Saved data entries
#####

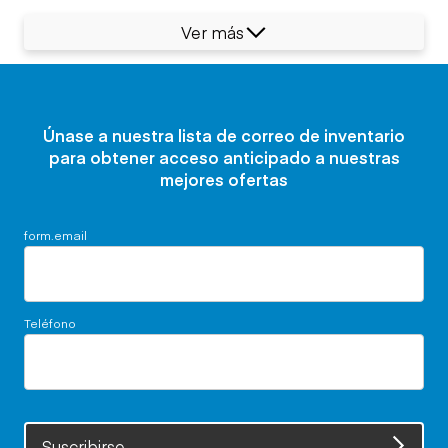
Ver más
Únase a nuestra lista de correo de inventario
para obtener acceso anticipado a nuestras
mejores ofertas
form.email
Teléfono
Suscribirse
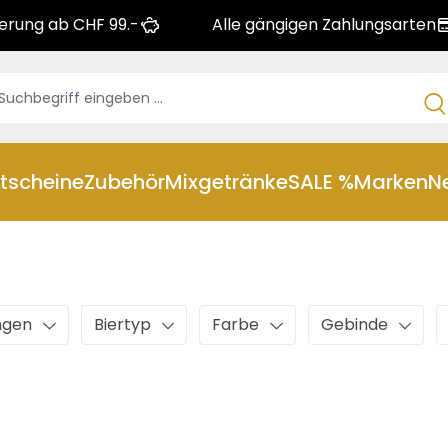
ferung ab CHF 99.-
Alle gängigen Zahlungsarten
tscheine
Zubehör
Mixgetränke
SALE %
Marken
N
ngen
Biertyp
Farbe
Gebinde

#####

Write out the records word for word. Pictures stay out.

Ver más
Únase a nuestra lista de correo de inventario
para obtener acceso anticipado a nuestras
mejores ofertas
form.email
Teléfono
Suscribirse
ferung ab CHF 99.-
Alle gängigen Zahlungsarten
tscheine
Zubehör
Mixgetränke
SALE %
Marken
N
ngen
Biertyp
Farbe
Gebinde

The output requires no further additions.